You also may have forgotten that this film was designed by Milena Canonero (Marie Antoinette, Barry Lyndon), but that also may help to explain why this costume is such a stunner. I’m not positive if it’s white or off-white, but it’s the small amount of black in the ensemble that elevates it from “beautiful” to “OH-MY-GOD-I-JUST-FELL-OVER.”
First of all, you’ve got that standing collar and the tulip shape on the skirt front. But add the black waistcoat inset, the black under the pleats on the collar, the black piping, those beautiful buttons, and THAT HAT and you’ve just killed me. Put it on gorgeous Meryl Streep, with a face veil? Yeah.
#1: Anna Karenina: Anna’s Racing Dress
Let’s just get it out of the way: Sophie Marceau looks amazing in these colors due to her very dark hair and eyes. And natural form (1879-81ish) is such a gorgeously sexy era in fashion.
But far more importantly … first, you’ve got this AMAZING bodice. Not only do we have stripes, but the combination of narrow and wide stripe makes things more sophisticated than if the two stripes were of equivalent widths. Next, you’ve got that stripe placed in about a million amazing directions: diagonal on the bodice and sleeves, horizontal on the cuffs, and those chevrons in back! I could probably come up with that on my own, but the solid white waistcoat, solid black lapels, and the solid black turnbacks on the cuffs and skirting-in-back? G.E.N.I.U.S.

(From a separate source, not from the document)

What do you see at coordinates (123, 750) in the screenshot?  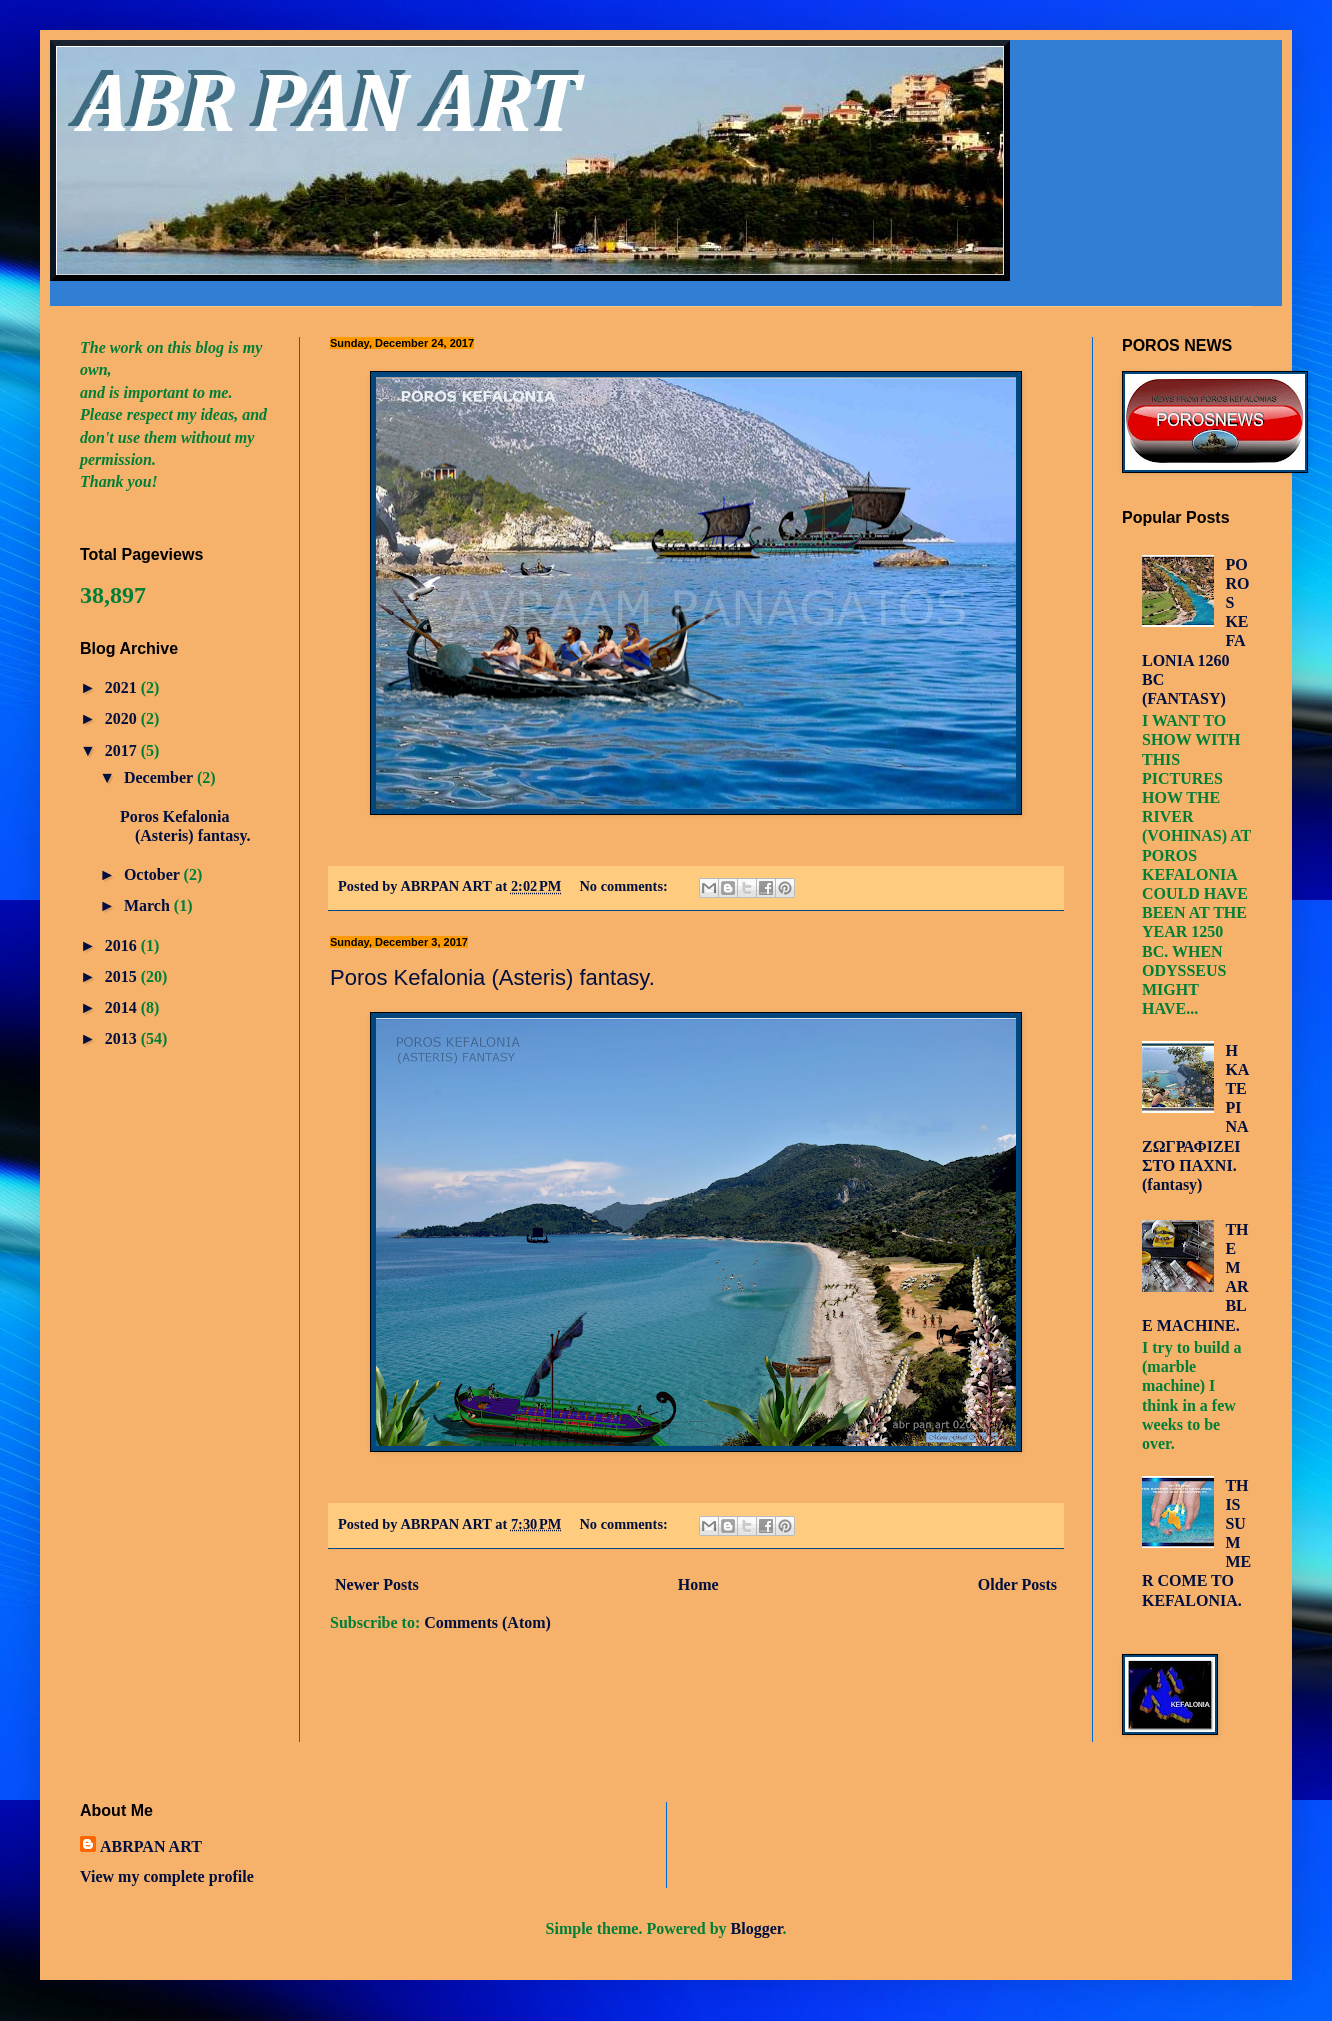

Taking the genius to astronomical levels is the skirt. I could imagine pairing this with a skirt in the same stripe. I could also see putting it with a skirt in a solid white or black in a similar weight fabric. But the genius (sorry, I can’t stop!) of the sheer ruffled skirt, with all those teeny tiny black edgings? And the black sash tying the train back? That clunk you heard is every right-thinking person in the world falling over dead from fabulosity.
Okay, have at me. Did you agree with my rankings? Which other black-and-white historical film costumes merit inclusion on this list?